A member of the federal telecom overseer has issued a rare objection to a ruling that partly deregulates its control over local phone exchange mergers, saying it abandons dozens of communities.
The Canadian Radio-television and Telecommunciations Commission (CRTC) said Wednesday that incumbent phone companies will no longer have deal with the regulator to handle requests to expand local calling areas in communities where there is at least one unregulated exchange.
Under existing rules, a local exchange area can be unregulated if there is an incumbent telco plus two facilities-based providers capable of providing service to 75 per cent of the exchange.One of the two can be an independent wireless carrier. For all intents and purposes, that includes all of the country’s large cities and many mid-sized ones.
There’s so much competition in such communities from telcos, cable wireless and Internet providers who offer expanded local and long distance areas in these communities there’s no need for regulation, the commission said.
The decision is good for carriers, because it takes some regulatory burden off their shoulders. Telus Corp. spokesman Jim Johannsson said, “We’re satisfied with the decision.” The ruling “sound fair to us.”
However, it means that communities who want to expand their local calling areas won’t be able to ask the CRTC for help. Instead, they’ll be at the mercy of the local phone company.
It also leaves 35 municipalities that have already applied to the commission to approve local area exchange expansion in the lurch, complained commissioner Louise Poirier.
“This strikes me as being unfair to the municipalities in question and their citizens,” she wrote in a dissent to the ruling.
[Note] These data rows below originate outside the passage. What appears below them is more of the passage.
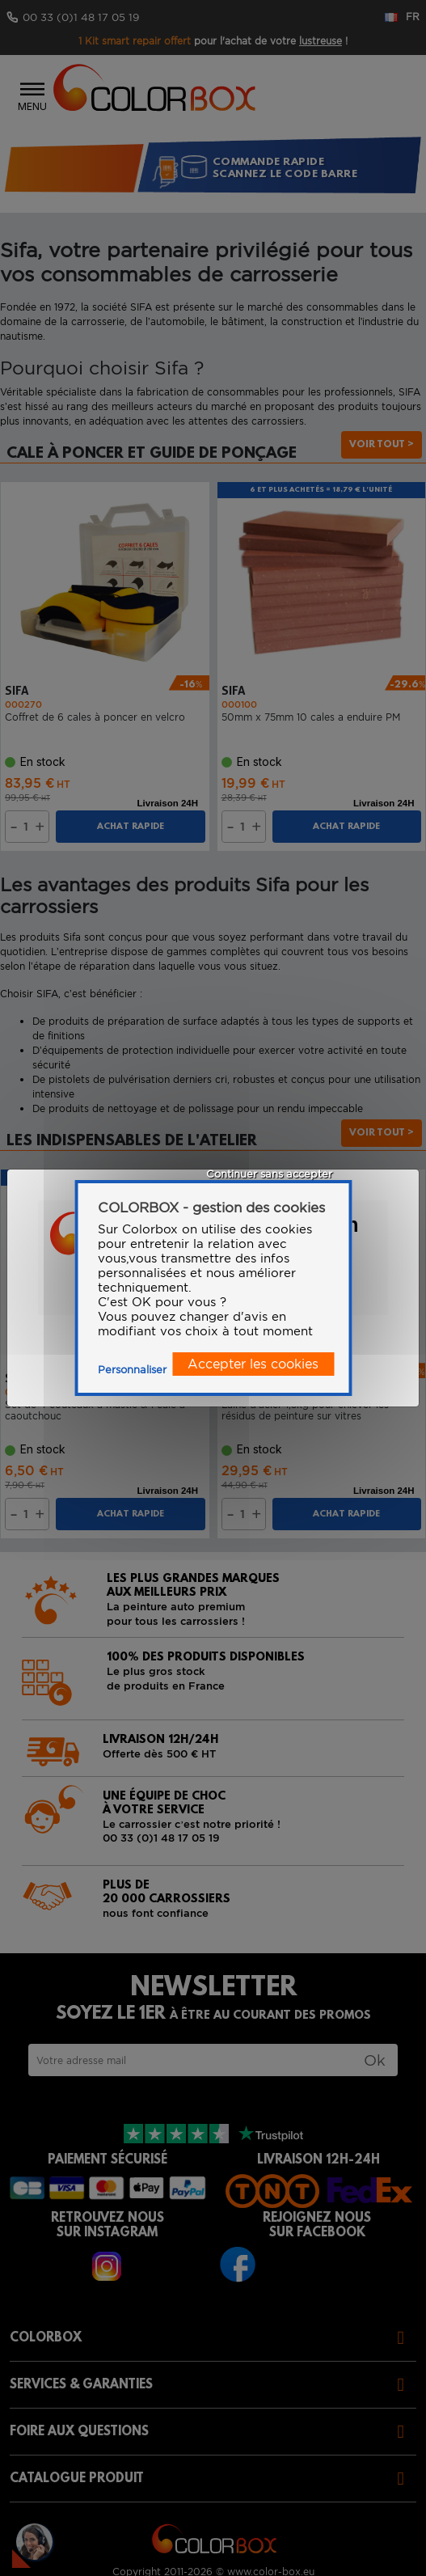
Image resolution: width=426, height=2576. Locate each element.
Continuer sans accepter (269, 1174)
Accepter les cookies (253, 1364)
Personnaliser (132, 1370)
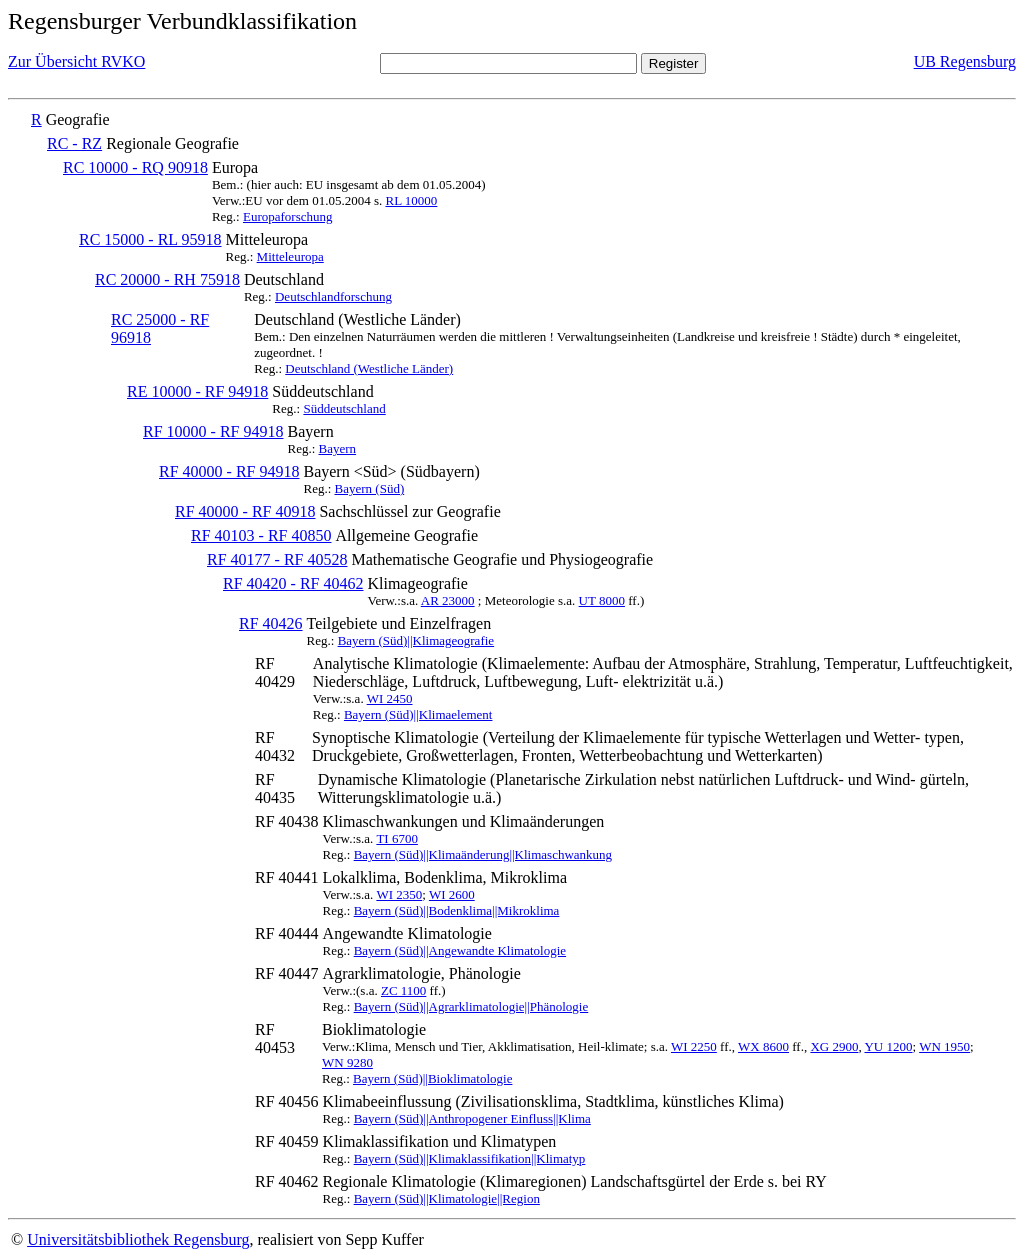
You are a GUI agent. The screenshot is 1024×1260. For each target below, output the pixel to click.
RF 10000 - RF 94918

“How can we justify the fact that a city such as Gatineau (Que.), which made a request to Bell Canada in 2002, obtained the expansion of its LCA [local calling area] on 16 August 2007, while requests made by the municipality of Brownsburg [Que.] (2 August 1999 request), the City of Sarnia [Ont.] (28 November 2000 request), and the Township of South Frontenac [Ont.] (21 November 2002 request), which were all similar and made on similar dates to [Bell], never received follow-up?
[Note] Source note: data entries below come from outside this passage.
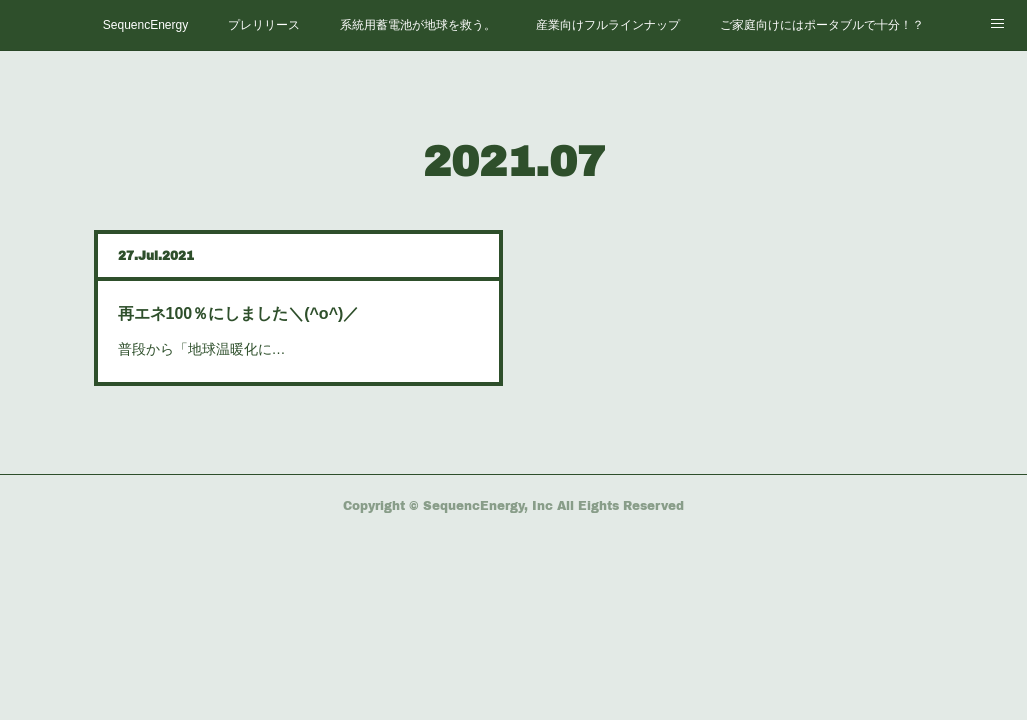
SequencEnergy (145, 25)
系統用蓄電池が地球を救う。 (418, 25)
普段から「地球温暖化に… (202, 349)
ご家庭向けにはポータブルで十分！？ (822, 25)
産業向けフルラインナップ (608, 25)
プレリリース (264, 25)
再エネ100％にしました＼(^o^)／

“How can we explain the fact that the municipalities of Black River-Matheson and Ramore [Ont.] (request made to NorthernTel), Clear Hills County [Alta.] (request made to Telus), Tiverton [Ont.] (request made to Bruce Telecom and HuronTel), and Cadillac and Rivière-Héva [Que.] (request made to Télébec), to name just a few, were successful, while, for 35 other municipalities that proceeded in the same fashion, the process will stop following this commission decision?”
How many communities are locked out of the CRTC process isn’t clear. In its ruling the majority of commissioners noted that dispensation from carrier regulation has been granted for almost 80 per cent of residential network access services and over 65 per cent of business network access services in the country.
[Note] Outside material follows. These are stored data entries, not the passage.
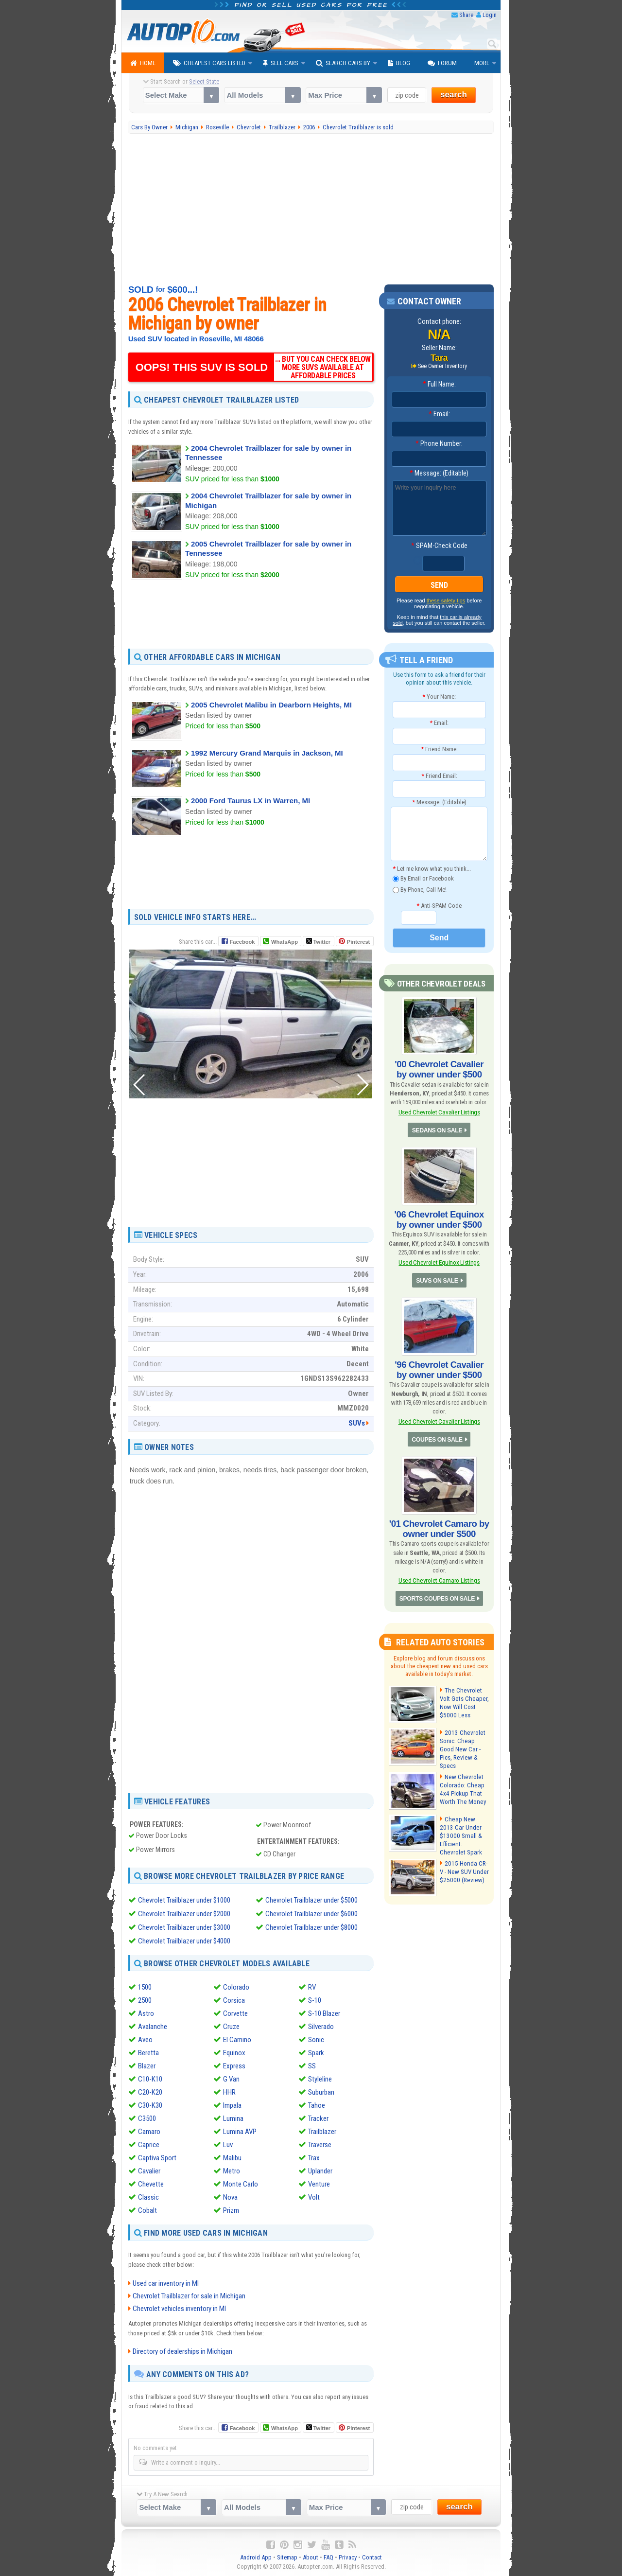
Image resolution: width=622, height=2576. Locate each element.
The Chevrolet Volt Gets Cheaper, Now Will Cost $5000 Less (463, 1695)
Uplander (320, 2171)
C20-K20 (150, 2092)
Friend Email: (439, 775)
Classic (148, 2197)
The issue has a lot to do with money. Under certain conditions when a community applies for local calling area expansion, a carrier has to undertake a survey, figure out costs and come up with a local call surcharge to cover the revenue it will lose. Incumbent carriers can add unpopular surcharges to subscribers for three years to cover the loss of long distance revenue.
Telus, whose wired network covers most of B.C. and Alberta, raised the issue in 2008, saying the entire local exchange expansion regulated framework is “an anachronism” in an era of so much telecom competition. Its application was supported by BCE Inc. and Bell Aliant, whose wired networks cover most of Ontario, Quebec and the Maritimes.
When a local calling area is expanded, phone customers have to pay a surcharge to cover any integration costs and long distance losses and incumbent may incur.
While the majority of the commission agreed to end the regulatory process for unregulated exchanges, the good news for carriers ended there. The commission also said that the regulatory process will continue for communities that still have regulated exchanges. They don’t have the telecom competition other areas have and therefore need some oversight, the commission reasoned.
In addition, the CRTC also limited the ability of incumbent telcos to increase their rates in expanded regulated exchanges to cover implementation costs, as they have been doing.
From now on only rates of regulated services within the local calling area can be adjusted.
The telecom industry wasn’t completely behind Telus and Bell. Manitoba’s incumbent teleco, MTS Allstream and Toronto-based Primus Canada, an Internet, long distance and VoIP provider, said there were serious problems with the proposals and that some regulation should remain.
In addition the Federation of Canadian Municipalities also objected, saying the Telus plan would mean incumbent phone companies could decide local calling areas on their own. A number of towns and cities have been waiting in vain for their incumbent phone companies to merge local calling areas, it said.
To meet those complains the CRTC said incumbent telcos have 90 days to do an economic impact study required when local governments ask for merged local calling areas. In addition, incumbent telcos have 90 to apply to the commission for permission to proceed once a local government gives the green light for expansion.
A spokesman for Allstream said no one was available Wednesday to comment on the ruling. A spokesman for the federation said it is still reviewing the decision.
Officials for Bell Canada and Primus couldn’t be reached for comment.